◆ EXERCISE GOAL
Across these entries, work out how many lines carry the string "style", and give only that number.

┌────────

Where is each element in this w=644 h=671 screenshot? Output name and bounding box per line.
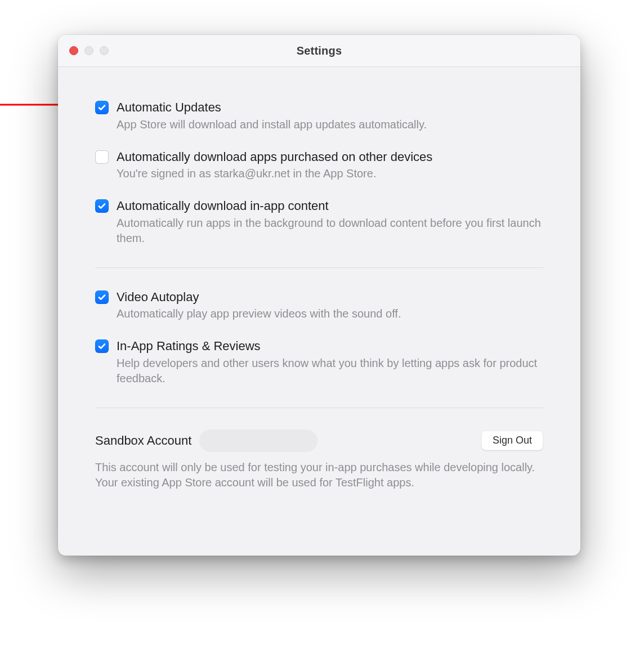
checkbox-video-autoplay[interactable] [95,290,109,304]
sandbox-account-description: This account will only be used for testi… [95,460,543,490]
settings-window: Settings Automatic Updates App Store wil… [58,35,580,556]
window-controls [69,35,109,66]
divider [95,408,543,408]
setting-label: Automatically download in-app content [117,198,543,214]
setting-label: Video Autoplay [117,289,543,306]
setting-inapp-ratings: In-App Ratings & Reviews Help developers… [95,338,543,386]
titlebar: Settings [58,35,580,67]
divider [95,267,543,268]
sign-out-button[interactable]: Sign Out [481,431,543,450]
window-title: Settings [58,44,580,57]
setting-description: Automatically play app preview videos wi… [117,306,543,321]
minimize-window-button[interactable] [84,46,93,55]
checkmark-icon [97,293,106,302]
zoom-window-button[interactable] [100,46,109,55]
setting-description: You're signed in as starka@ukr.net in th… [117,166,543,181]
setting-auto-download-inapp: Automatically download in-app content Au… [95,198,543,246]
sandbox-account-value [199,430,317,452]
close-window-button[interactable] [69,46,78,55]
setting-description: App Store will download and install app … [117,117,543,132]
checkmark-icon [97,202,106,211]
setting-label: Automatically download apps purchased on… [117,149,543,165]
setting-automatic-updates: Automatic Updates App Store will downloa… [95,100,543,132]
checkbox-auto-download-purchased[interactable] [95,150,109,164]
checkmark-icon [97,103,106,112]
setting-label: Automatic Updates [117,100,543,116]
checkbox-automatic-updates[interactable] [95,101,109,114]
setting-auto-download-purchased: Automatically download apps purchased on… [95,149,543,182]
sandbox-account-label: Sandbox Account [95,433,191,448]
checkbox-inapp-ratings[interactable] [95,339,109,353]
sandbox-account-row: Sandbox Account Sign Out [95,430,543,452]
setting-description: Help developers and other users know wha… [117,356,543,386]
checkbox-auto-download-inapp[interactable] [95,199,109,213]
settings-content: Automatic Updates App Store will downloa… [58,67,580,556]
setting-description: Automatically run apps in the background… [117,216,543,246]
setting-label: In-App Ratings & Reviews [117,338,543,355]
setting-video-autoplay: Video Autoplay Automatically play app pr… [95,289,543,322]
checkmark-icon [97,342,106,351]
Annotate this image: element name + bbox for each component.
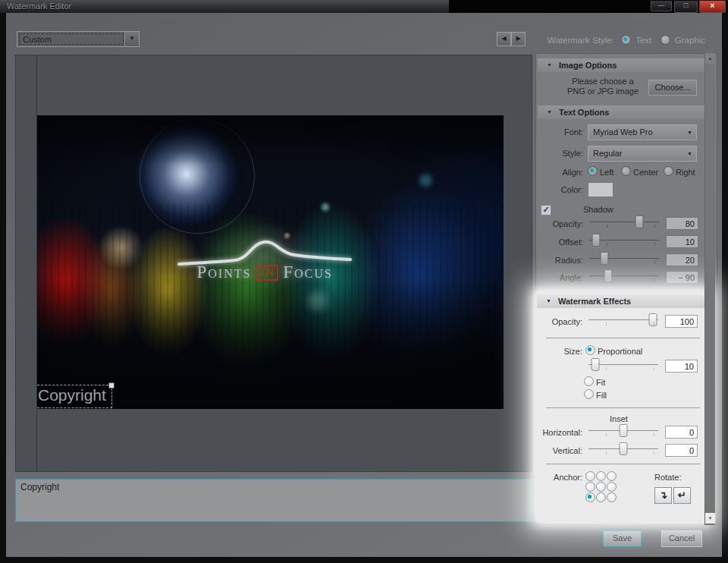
size-proportional-label: Proportional [598,347,642,356]
size-value[interactable] [665,360,698,373]
shadow-offset-value[interactable] [666,235,698,248]
effects-opacity-value[interactable] [665,315,698,328]
inset-vertical-label: Vertical: [537,446,582,455]
anchor-bottom-left-radio[interactable] [585,492,595,502]
rotate-cw-button[interactable]: ↴ [654,487,672,504]
shadow-radius-value[interactable] [666,253,698,266]
maximize-button[interactable]: □ [674,1,698,13]
effects-opacity-slider[interactable] [588,313,658,327]
style-text-radio[interactable] [621,35,631,45]
shadow-checkbox[interactable]: ✓ [541,205,551,215]
divider [546,338,700,338]
dropdown-arrow-icon: ▼ [687,130,692,135]
anchor-label: Anchor: [537,473,582,482]
shadow-offset-slider[interactable] [589,234,659,247]
shadow-label: Shadow [583,205,613,214]
slider-thumb[interactable] [635,215,644,228]
dropdown-arrow-icon[interactable]: ▼ [124,32,139,46]
size-proportional-radio[interactable] [585,345,595,355]
logo-curve-icon [177,234,352,267]
slider-thumb[interactable] [592,358,600,371]
title-bar[interactable]: Watermark Editor — □ × [0,0,728,13]
anchor-top-right-radio[interactable] [607,471,617,481]
align-right-label: Right [676,168,695,177]
shadow-offset-label: Offset: [538,237,583,247]
options-scrollbar[interactable]: ▲ ▼ [704,53,715,525]
shadow-angle-label: Angle: [538,273,583,282]
shadow-radius-label: Radius: [538,256,583,265]
size-fill-label: Fill [596,391,607,400]
watermark-effects-title: Watermark Effects [558,294,631,308]
slider-thumb[interactable] [604,269,612,282]
anchor-bottom-right-radio[interactable] [607,492,617,502]
font-value: Myriad Web Pro [593,127,653,137]
preview-panel: PointsINFocus Copyright [15,55,532,472]
shadow-radius-slider[interactable] [589,252,659,266]
rotate-ccw-button[interactable]: ↵ [673,487,691,504]
image-options-header[interactable]: ▼ Image Options [538,58,705,72]
shadow-angle-slider[interactable] [589,269,659,283]
inset-horizontal-value[interactable] [665,426,698,439]
anchor-center-radio[interactable] [596,482,606,492]
collapse-triangle-icon[interactable]: ▼ [547,58,552,72]
slider-thumb[interactable] [592,234,601,247]
align-center-radio[interactable] [621,166,631,176]
resize-handle[interactable] [108,382,115,388]
anchor-top-center-radio[interactable] [596,471,606,481]
window-title: Watermark Editor [7,2,71,11]
inset-vertical-value[interactable] [665,444,698,457]
watermark-effects-header[interactable]: ▼ Watermark Effects [537,294,708,308]
preview-image[interactable]: PointsINFocus Copyright [37,115,504,409]
inset-horizontal-slider[interactable] [588,424,658,438]
collapse-triangle-icon[interactable]: ▼ [547,105,552,119]
choose-image-button[interactable]: Choose... [648,80,697,96]
inset-vertical-slider[interactable] [588,442,658,456]
close-button[interactable]: × [699,1,726,13]
font-dropdown[interactable]: Myriad Web Pro ▼ [588,124,697,140]
anchor-mid-right-radio[interactable] [607,482,617,492]
size-fill-radio[interactable] [584,389,594,399]
slider-thumb[interactable] [601,252,609,265]
watermark-selection-box[interactable]: Copyright [37,385,112,408]
align-left-label: Left [600,168,613,177]
slider-thumb[interactable] [620,424,628,437]
prev-preset-button[interactable]: ◀ [497,32,511,46]
save-button[interactable]: Save [603,530,642,547]
shadow-opacity-slider[interactable] [589,215,659,229]
effects-opacity-label: Opacity: [537,317,582,326]
next-preset-button[interactable]: ▶ [511,32,526,46]
text-options-header[interactable]: ▼ Text Options [538,105,705,119]
image-options-title: Image Options [559,58,617,72]
style-graphic-radio[interactable] [661,35,670,45]
watermark-text-input[interactable]: Copyright [15,479,532,522]
preset-dropdown[interactable]: Custom ▼ [17,31,140,47]
shadow-opacity-value[interactable] [666,217,698,230]
scroll-up-icon[interactable]: ▲ [705,53,715,64]
slider-thumb[interactable] [648,313,657,326]
style-graphic-label: Graphic [675,36,705,45]
anchor-bottom-center-radio[interactable] [596,492,606,502]
watermark-style-selector: Watermark Style: Text Graphic [548,35,705,45]
anchor-top-left-radio[interactable] [585,471,595,481]
align-left-radio[interactable] [588,166,598,176]
rotate-label: Rotate: [654,473,681,482]
inset-horizontal-label: Horizontal: [537,428,582,437]
style-text-label: Text [635,36,651,45]
anchor-mid-left-radio[interactable] [585,482,595,492]
watermark-editor-window: Watermark Editor — □ × Custom ▼ ◀ ▶ Wate… [0,0,728,563]
shadow-angle-value[interactable] [666,271,698,284]
scroll-down-icon[interactable]: ▼ [705,513,715,524]
choose-hint-line1: Please choose a [550,77,656,86]
style-dropdown[interactable]: Regular ▼ [588,146,697,162]
slider-track [589,222,659,222]
collapse-triangle-icon[interactable]: ▼ [546,294,551,308]
style-value: Regular [593,149,623,158]
size-slider[interactable] [588,358,658,372]
size-fit-radio[interactable] [584,376,594,386]
cancel-button[interactable]: Cancel [661,530,702,547]
slider-thumb[interactable] [620,442,628,455]
align-right-radio[interactable] [664,166,673,176]
color-swatch[interactable] [588,182,613,197]
minimize-button[interactable]: — [651,1,672,11]
watermark-effects-section: ▼ Watermark Effects Opacity: Size: Propo… [535,291,710,522]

└────────

◆ EXERCISE ANSWER
7